• _MATERIAL SUPPLIED_
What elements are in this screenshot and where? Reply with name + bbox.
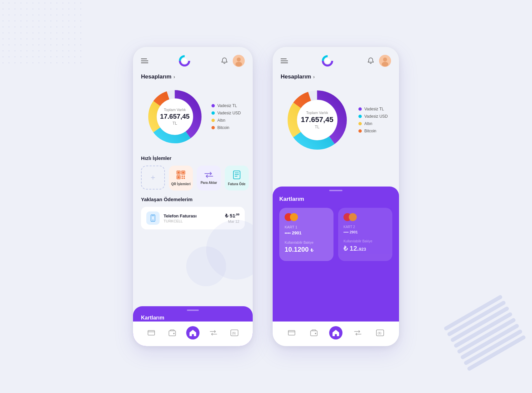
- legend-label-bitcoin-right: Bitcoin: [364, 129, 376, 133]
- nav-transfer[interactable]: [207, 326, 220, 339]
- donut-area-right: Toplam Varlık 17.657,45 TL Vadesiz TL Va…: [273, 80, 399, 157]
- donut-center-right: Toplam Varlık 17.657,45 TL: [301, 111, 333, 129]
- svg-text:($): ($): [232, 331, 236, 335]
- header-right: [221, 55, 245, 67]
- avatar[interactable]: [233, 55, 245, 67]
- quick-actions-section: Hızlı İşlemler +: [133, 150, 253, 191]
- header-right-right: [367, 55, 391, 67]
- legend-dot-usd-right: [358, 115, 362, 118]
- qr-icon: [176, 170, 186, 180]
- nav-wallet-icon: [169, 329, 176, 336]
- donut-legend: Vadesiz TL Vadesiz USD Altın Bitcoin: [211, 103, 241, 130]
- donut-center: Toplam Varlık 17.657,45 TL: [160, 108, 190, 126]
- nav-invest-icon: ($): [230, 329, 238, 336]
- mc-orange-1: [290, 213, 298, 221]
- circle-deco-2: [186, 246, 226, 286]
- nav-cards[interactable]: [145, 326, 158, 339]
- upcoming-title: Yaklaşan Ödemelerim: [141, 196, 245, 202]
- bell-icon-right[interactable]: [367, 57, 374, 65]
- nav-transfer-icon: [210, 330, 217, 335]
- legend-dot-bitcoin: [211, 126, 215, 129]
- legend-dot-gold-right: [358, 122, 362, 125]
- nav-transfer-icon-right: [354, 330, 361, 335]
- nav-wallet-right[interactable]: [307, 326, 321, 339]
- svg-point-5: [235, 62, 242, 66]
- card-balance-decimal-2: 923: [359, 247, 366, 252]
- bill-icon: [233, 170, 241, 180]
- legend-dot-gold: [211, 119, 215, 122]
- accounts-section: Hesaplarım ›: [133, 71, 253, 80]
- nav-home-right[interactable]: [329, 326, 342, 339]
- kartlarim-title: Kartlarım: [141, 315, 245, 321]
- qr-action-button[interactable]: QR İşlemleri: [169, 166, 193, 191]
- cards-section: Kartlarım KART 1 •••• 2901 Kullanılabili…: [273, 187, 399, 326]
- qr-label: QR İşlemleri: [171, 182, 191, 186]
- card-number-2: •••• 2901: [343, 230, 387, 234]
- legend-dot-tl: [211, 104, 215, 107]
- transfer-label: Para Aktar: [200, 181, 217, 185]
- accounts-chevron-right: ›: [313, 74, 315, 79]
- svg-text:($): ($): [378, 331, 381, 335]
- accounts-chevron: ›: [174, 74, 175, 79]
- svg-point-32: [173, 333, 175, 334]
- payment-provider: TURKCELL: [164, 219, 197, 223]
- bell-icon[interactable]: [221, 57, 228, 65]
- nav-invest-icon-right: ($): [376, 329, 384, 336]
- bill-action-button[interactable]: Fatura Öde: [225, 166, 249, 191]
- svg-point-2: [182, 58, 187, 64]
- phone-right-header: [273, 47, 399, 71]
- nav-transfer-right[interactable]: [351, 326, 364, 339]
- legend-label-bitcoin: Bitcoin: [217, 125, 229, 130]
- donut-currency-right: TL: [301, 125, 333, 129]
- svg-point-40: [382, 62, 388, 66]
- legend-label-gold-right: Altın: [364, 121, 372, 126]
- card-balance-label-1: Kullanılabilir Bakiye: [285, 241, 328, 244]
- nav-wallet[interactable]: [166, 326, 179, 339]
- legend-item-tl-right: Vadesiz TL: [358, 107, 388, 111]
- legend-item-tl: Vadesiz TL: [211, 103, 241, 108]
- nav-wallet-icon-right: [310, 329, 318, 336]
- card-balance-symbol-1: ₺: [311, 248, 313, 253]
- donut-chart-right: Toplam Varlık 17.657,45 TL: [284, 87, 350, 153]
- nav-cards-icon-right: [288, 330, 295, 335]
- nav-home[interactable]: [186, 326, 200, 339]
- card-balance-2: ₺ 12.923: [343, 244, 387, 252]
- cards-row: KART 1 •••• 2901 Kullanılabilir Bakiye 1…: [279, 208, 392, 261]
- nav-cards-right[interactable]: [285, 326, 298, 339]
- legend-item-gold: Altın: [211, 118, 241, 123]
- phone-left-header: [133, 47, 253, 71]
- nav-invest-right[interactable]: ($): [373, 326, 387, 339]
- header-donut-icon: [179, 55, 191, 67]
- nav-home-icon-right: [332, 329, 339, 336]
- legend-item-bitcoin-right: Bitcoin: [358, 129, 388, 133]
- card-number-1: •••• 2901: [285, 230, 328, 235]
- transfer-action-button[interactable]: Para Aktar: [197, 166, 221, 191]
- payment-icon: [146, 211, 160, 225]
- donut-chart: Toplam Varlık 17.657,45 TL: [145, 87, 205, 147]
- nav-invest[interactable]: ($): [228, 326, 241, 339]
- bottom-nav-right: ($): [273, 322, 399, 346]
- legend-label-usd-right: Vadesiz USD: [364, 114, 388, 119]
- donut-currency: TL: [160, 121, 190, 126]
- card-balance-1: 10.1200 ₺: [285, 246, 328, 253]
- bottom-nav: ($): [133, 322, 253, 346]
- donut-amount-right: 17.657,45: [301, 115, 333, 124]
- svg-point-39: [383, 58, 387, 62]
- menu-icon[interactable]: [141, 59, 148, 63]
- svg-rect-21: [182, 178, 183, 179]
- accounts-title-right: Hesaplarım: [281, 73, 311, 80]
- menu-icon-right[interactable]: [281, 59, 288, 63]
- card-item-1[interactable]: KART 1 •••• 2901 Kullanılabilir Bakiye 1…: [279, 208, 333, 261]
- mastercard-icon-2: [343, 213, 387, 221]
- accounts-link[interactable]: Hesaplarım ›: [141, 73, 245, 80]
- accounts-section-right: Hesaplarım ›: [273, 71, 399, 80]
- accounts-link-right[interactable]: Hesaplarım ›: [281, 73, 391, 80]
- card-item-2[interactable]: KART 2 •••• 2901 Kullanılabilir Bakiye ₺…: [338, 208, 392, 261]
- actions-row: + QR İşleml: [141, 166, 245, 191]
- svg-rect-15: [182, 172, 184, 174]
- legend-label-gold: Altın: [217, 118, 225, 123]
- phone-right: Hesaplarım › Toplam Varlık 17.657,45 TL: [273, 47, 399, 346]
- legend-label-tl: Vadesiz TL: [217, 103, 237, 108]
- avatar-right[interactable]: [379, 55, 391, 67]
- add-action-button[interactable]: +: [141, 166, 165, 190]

• _EXERCISE_
Determine the number of lines in the listing that hold the word "label". Nothing but that number is wanted.

• _EXERCISE OUTPUT_
9